> _What to produce_: What is wanted is every line below from the one with "Places Near Snina, Prešov" up to and including the one with "an open campaign", retyped exactly, pictures excluded, nothing else.

> _Input data_:
────────────────────────────────────────
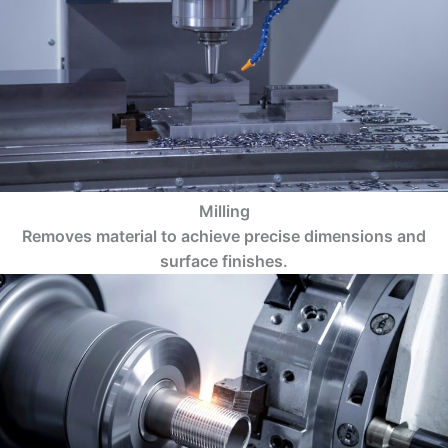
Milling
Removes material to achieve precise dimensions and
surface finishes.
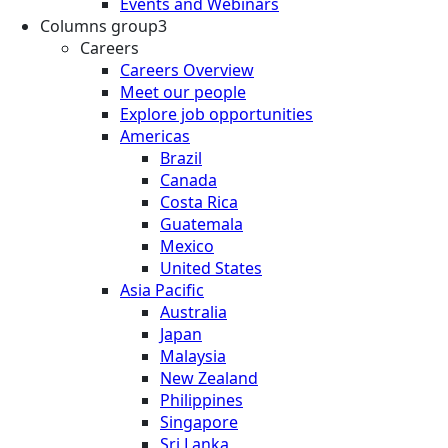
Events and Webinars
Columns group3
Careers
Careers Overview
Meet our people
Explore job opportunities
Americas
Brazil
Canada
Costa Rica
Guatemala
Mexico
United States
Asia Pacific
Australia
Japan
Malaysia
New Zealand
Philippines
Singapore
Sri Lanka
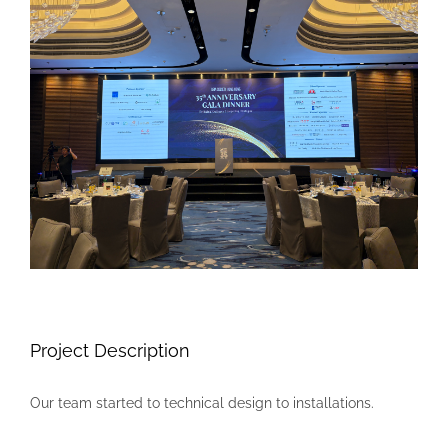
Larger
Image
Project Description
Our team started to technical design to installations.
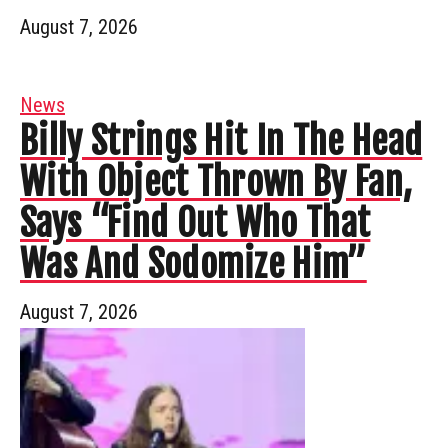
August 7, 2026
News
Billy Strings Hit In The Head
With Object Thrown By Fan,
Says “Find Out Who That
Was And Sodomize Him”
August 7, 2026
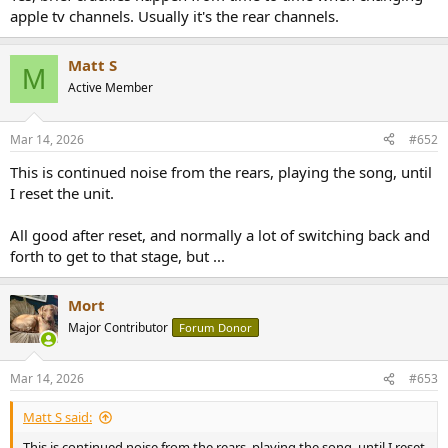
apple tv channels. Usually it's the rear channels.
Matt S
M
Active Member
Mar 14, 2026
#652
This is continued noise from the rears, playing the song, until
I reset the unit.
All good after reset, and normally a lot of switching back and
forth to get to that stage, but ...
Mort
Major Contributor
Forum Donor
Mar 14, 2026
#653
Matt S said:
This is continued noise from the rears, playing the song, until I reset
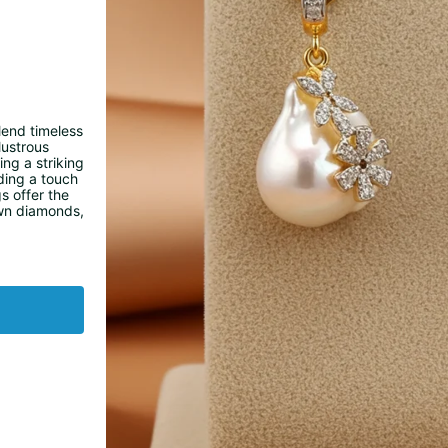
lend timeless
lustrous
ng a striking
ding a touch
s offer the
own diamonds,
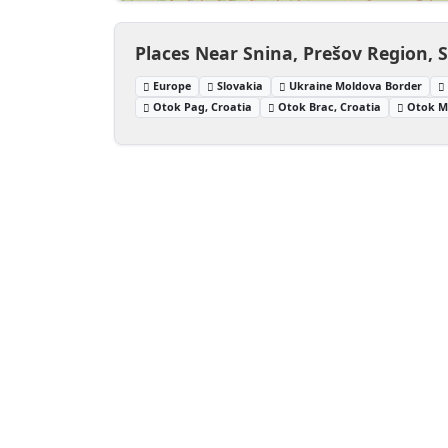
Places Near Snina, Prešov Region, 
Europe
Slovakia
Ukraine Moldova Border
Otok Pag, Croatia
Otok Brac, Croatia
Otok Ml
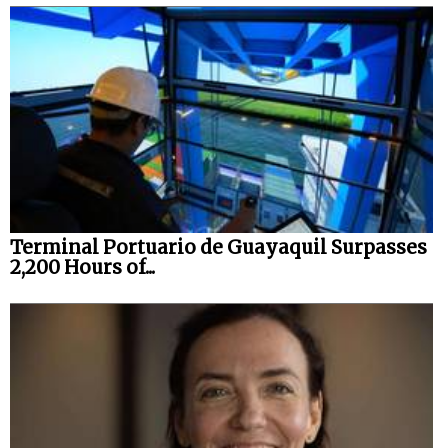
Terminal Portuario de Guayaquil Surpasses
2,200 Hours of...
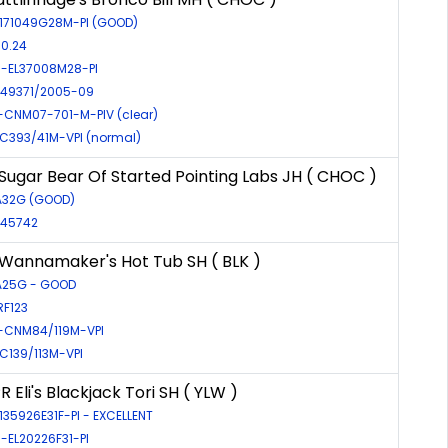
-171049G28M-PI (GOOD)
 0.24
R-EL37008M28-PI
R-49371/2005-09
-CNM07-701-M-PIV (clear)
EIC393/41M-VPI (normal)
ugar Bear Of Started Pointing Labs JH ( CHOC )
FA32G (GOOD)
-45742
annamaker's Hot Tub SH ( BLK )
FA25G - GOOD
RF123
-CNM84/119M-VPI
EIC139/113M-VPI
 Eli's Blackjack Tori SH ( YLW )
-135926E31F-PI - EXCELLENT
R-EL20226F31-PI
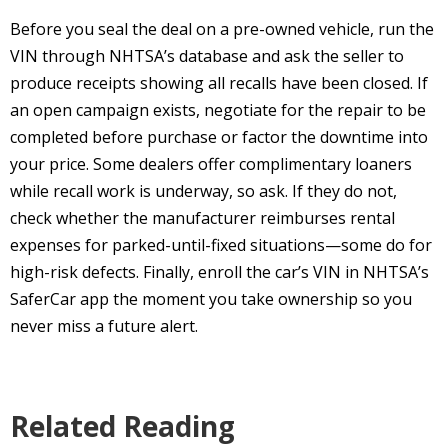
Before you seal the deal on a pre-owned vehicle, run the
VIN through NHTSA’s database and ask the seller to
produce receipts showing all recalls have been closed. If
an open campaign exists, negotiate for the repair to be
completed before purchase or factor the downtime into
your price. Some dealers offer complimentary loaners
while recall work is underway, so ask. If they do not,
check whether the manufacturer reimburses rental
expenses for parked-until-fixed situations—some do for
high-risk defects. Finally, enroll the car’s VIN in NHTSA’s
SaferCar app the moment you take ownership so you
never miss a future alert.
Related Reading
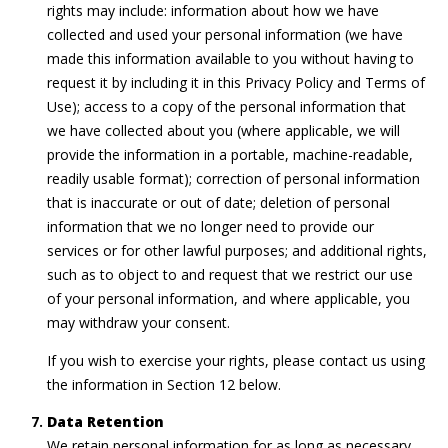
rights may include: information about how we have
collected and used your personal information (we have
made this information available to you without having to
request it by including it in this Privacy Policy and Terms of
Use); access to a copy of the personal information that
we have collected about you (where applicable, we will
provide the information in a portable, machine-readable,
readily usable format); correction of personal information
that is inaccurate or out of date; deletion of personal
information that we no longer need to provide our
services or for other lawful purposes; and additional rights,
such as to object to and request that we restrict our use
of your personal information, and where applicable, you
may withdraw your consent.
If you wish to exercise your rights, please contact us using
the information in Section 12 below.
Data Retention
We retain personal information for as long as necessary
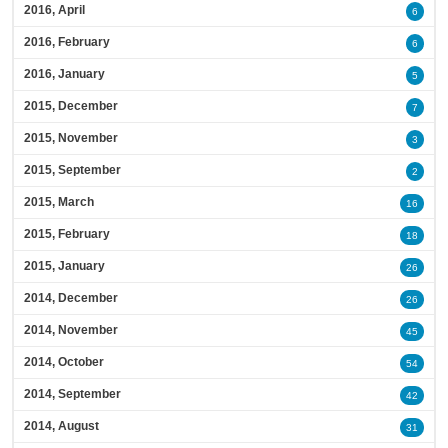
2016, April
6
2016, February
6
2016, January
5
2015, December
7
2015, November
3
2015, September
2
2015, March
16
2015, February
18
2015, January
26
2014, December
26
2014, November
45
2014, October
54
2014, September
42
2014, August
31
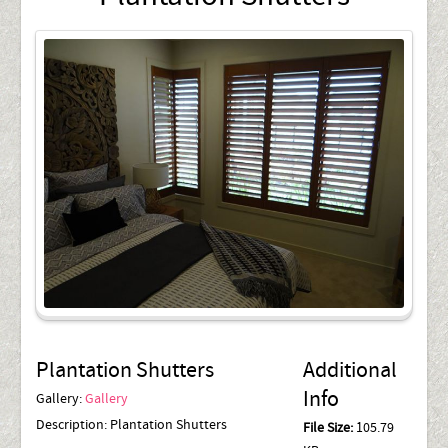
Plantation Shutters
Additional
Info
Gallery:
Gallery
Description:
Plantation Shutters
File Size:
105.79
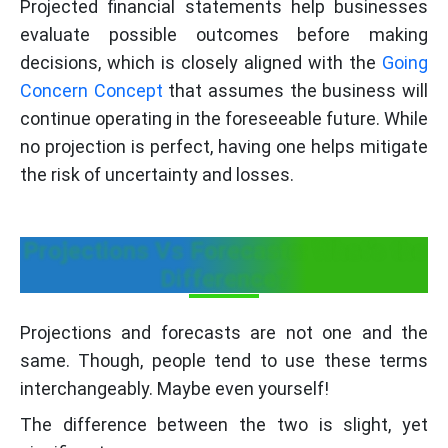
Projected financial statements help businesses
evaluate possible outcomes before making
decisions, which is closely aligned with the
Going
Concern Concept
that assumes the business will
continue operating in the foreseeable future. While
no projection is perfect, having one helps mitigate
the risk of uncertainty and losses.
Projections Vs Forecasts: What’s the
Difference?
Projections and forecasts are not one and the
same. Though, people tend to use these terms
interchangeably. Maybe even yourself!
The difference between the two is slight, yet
────────────────────────────────────────
> _The answer_:
Places Near Snina, Prešov Region, 
Europe
Slovakia
Ukraine Moldova Border
Otok Pag, Croatia
Otok Brac, Croatia
Otok Ml
Terminal Portuario de Guayaquil Surpasses
2,200 Hours of...
-171049G28M-PI (GOOD)
 0.24
R-EL37008M28-PI
R-49371/2005-09
-CNM07-701-M-PIV (clear)
EIC393/41M-VPI (normal)
ugar Bear Of Started Pointing Labs JH ( CHOC )
FA32G (GOOD)
-45742
annamaker's Hot Tub SH ( BLK )
FA25G - GOOD
RF123
-CNM84/119M-VPI
EIC139/113M-VPI
 Eli's Blackjack Tori SH ( YLW )
-135926E31F-PI - EXCELLENT
R-EL20226F31-PI
Before you seal the deal on a pre-owned vehicle, run the
VIN through NHTSA’s database and ask the seller to
produce receipts showing all recalls have been closed. If
an open campaign exists, negotiate for the repair to be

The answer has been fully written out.